How to use the pipeline in the docker container¶
Pull the docker image from Docker Hub
docker pull mwakok/satay:latest
Build the image and create the docker container locally in your computer
docker build . -t mwakok/satay:latest
Run the pipeline¶
Move to the location where you have the data you would like to mount to the container , to use
$(pwd)
in the command bellow (simplest option) , otherwise indicate the absolute path from your computer you would like to be loaded.
# For Windows (and WSL):
docker run --rm -it -e DISPLAY=host.docker.internal:0 -v /$(pwd):data/ mwakok/satay:latest
# For macOS
docker run --rm -it -e DISPLAY=docker.for.mac.host.internal:0 -v $(pwd):/data mwakok/satay
# For Linux
docker run --rm -it --net=host -e DISPLAY=:0 -v $(pwd):/data mwakok/satay
Access the terminal of the docker container¶
# For Windows (and WSL):
docker run --rm -it -e DISPLAY=host.docker.internal:0 -v /$(pwd):data/ mwakok/satay:latest bash
# For macOS
docker run --rm -it -e DISPLAY=docker.for.mac.host.internal:0 -v $(pwd):/data mwakok/satay bash
# For Linux
docker run --rm -it --net=host -e DISPLAY=:0 -v $(pwd):/data mwakok/satay bash
The flag
-e
enables viewing of the GUI outside the container via the XserverThe flag
-v
mounts the current directory (pwd) on the host system to the data/ folder inside the container
Creating a custom adapterfile.fa in your data/ folder¶
To know the adapters sequence , one way is to look for the overrepresented sequences in your dataset.

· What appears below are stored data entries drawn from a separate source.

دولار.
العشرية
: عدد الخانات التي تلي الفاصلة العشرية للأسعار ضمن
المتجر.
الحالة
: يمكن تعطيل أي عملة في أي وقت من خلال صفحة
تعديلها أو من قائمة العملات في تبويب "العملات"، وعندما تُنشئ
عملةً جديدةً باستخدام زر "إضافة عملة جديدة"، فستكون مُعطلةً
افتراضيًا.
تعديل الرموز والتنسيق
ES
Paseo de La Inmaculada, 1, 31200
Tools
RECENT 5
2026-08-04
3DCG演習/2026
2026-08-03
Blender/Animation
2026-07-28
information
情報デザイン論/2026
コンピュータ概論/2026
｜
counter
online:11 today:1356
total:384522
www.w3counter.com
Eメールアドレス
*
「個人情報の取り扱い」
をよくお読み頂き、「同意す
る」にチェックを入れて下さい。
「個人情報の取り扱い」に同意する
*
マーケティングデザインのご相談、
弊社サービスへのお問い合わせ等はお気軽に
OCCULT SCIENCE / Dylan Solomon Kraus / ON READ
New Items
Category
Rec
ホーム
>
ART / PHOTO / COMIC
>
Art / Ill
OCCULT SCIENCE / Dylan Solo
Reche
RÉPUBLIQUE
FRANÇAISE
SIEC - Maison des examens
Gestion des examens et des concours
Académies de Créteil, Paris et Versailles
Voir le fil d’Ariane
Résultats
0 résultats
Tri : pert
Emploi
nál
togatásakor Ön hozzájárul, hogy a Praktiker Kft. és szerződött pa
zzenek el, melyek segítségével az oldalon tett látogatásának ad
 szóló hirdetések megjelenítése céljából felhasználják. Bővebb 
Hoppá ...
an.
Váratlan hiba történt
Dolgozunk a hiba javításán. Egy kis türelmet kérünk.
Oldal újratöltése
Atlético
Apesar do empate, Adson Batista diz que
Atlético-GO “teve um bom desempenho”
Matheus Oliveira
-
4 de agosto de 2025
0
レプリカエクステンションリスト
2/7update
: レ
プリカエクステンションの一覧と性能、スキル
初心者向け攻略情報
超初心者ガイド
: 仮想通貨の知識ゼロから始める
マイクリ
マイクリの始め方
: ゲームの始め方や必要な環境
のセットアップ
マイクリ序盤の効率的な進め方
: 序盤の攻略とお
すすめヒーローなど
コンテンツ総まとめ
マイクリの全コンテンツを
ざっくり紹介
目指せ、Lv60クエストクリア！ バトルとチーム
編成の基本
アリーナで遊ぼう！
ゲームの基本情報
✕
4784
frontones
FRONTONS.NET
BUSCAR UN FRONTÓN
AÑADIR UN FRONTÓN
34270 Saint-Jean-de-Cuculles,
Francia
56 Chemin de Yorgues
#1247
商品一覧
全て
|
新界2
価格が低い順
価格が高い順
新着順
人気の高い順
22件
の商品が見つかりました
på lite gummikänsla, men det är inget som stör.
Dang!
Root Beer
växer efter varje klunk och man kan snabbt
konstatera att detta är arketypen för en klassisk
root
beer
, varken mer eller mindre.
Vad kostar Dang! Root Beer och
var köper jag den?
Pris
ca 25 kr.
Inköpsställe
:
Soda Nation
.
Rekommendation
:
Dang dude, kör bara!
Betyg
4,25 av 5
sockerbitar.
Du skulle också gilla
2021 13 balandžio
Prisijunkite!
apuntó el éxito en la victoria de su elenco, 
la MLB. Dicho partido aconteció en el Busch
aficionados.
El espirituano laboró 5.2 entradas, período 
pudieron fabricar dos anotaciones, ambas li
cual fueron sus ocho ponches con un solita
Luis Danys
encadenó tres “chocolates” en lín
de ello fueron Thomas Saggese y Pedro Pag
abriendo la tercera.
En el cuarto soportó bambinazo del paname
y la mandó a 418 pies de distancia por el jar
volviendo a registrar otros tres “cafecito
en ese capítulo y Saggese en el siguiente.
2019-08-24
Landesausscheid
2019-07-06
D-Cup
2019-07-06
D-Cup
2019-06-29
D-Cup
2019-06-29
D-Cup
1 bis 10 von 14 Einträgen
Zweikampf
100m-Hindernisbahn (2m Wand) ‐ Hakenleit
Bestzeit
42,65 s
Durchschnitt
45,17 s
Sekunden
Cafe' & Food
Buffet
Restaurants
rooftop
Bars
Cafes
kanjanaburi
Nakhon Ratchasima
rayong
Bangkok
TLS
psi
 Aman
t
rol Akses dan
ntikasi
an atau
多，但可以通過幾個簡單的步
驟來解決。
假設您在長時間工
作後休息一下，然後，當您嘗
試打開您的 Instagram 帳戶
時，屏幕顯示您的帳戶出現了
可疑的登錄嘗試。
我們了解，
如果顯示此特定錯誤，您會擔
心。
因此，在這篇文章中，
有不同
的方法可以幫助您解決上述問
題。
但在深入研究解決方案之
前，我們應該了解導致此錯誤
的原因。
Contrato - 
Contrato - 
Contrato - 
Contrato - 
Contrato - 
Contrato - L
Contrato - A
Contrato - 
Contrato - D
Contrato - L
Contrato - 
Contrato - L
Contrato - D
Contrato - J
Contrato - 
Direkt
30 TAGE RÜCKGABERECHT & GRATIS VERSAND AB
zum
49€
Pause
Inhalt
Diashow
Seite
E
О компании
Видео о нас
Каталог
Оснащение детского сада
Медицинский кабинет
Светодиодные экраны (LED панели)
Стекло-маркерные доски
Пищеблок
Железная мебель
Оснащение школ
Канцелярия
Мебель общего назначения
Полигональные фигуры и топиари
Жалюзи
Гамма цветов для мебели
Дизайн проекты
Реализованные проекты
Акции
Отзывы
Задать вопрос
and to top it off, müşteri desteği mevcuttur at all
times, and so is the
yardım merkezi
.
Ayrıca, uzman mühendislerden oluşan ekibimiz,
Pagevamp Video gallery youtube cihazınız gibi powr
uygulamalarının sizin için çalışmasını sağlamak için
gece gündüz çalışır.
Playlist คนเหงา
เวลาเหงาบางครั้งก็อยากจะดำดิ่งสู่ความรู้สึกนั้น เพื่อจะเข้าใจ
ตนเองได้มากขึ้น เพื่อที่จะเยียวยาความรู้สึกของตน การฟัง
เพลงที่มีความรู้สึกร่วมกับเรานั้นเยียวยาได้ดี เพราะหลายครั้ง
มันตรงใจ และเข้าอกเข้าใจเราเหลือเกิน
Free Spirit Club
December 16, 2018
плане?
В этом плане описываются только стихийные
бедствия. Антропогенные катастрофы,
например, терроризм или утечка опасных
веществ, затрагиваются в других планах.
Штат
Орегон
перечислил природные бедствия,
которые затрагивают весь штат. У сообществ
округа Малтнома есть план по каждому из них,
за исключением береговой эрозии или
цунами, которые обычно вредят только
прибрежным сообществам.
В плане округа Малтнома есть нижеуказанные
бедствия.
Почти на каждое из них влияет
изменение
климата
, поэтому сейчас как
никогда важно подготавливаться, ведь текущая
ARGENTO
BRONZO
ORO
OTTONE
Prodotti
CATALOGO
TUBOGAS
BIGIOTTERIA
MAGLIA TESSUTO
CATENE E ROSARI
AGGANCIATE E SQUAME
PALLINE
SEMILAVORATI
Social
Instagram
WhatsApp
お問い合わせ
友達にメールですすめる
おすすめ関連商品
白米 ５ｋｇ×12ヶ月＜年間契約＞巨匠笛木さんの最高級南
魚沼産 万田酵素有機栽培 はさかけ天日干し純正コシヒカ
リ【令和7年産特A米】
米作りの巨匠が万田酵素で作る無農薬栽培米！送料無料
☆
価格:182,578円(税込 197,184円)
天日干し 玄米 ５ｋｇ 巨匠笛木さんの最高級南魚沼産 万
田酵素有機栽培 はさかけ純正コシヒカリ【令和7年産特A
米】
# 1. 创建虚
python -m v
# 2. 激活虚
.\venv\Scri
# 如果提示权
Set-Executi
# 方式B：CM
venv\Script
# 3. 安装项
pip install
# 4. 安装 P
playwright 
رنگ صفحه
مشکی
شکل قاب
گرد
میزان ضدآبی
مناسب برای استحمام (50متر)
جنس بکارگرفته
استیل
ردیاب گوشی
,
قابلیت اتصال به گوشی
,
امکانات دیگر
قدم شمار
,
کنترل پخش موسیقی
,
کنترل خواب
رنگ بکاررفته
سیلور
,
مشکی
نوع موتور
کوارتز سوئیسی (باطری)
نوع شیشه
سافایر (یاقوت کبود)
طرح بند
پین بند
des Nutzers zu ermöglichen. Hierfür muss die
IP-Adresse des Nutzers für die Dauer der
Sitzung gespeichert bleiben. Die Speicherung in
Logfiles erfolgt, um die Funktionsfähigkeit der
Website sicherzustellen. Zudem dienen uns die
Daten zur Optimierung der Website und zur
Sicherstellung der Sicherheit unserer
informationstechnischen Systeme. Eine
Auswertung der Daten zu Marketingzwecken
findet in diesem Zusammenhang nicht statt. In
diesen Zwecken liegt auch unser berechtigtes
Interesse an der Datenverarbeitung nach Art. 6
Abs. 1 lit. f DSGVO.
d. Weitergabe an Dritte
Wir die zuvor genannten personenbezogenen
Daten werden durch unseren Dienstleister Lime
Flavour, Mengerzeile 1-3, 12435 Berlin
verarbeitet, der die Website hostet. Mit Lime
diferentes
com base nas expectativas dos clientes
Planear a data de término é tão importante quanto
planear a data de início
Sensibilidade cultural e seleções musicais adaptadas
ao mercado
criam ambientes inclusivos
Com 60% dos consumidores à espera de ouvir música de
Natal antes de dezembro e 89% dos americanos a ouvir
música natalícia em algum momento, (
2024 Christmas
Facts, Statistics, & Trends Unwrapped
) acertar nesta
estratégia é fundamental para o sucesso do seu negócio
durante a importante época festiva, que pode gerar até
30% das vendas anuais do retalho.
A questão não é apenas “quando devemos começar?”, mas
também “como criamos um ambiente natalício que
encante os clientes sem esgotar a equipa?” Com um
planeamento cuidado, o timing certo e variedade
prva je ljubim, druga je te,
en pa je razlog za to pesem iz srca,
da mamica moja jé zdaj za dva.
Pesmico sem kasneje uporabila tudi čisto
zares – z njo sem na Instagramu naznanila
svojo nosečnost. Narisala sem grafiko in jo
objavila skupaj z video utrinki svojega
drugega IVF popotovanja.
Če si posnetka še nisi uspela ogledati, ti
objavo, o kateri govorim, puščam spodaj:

Steps:
Run the pipeline with the
[x] Quality checking raw data CHECKED
[x] Quality check interrupt CHECKED
When the GUI ask you to continue , say NO and go to your local
/data/fastqc_out/
Open the corresponding html file and go to the “Overrepresented sequences” section
Copy the sequence that has more than 15% of representation.
Create the adapterfile.fa in your local data folder
Open a bash terminal and move to the location where you have the data you would like to mount in the pipeline (fastq files)
cd /data
Create the adapterfile file customized to your dataset.
nano adapterfile.fa
Inside the
nano
editor , edit the file as follows:
> \> Sequence1 > > Overrepresented sequence 1 > > \> Sequence2 > > Overrepresented sequence 2
Ctrl-O save , Ctrl-X and quit the editor
Note
Note to not put empty lines in the text file, otherwise BBDuk might yield an error about not finding the adapters.fa file.!
Run again the container and it will automatically look for that file (adapterfile.fa) in the data folder .
Troubleshooting¶
When running the container , mainly for the 1st time , after a reboot of your PC, this may pops up:
Gtk-WARNING **: cannot open display: :0
There is a solution in Linux is typing the following command in the terminal : xhost +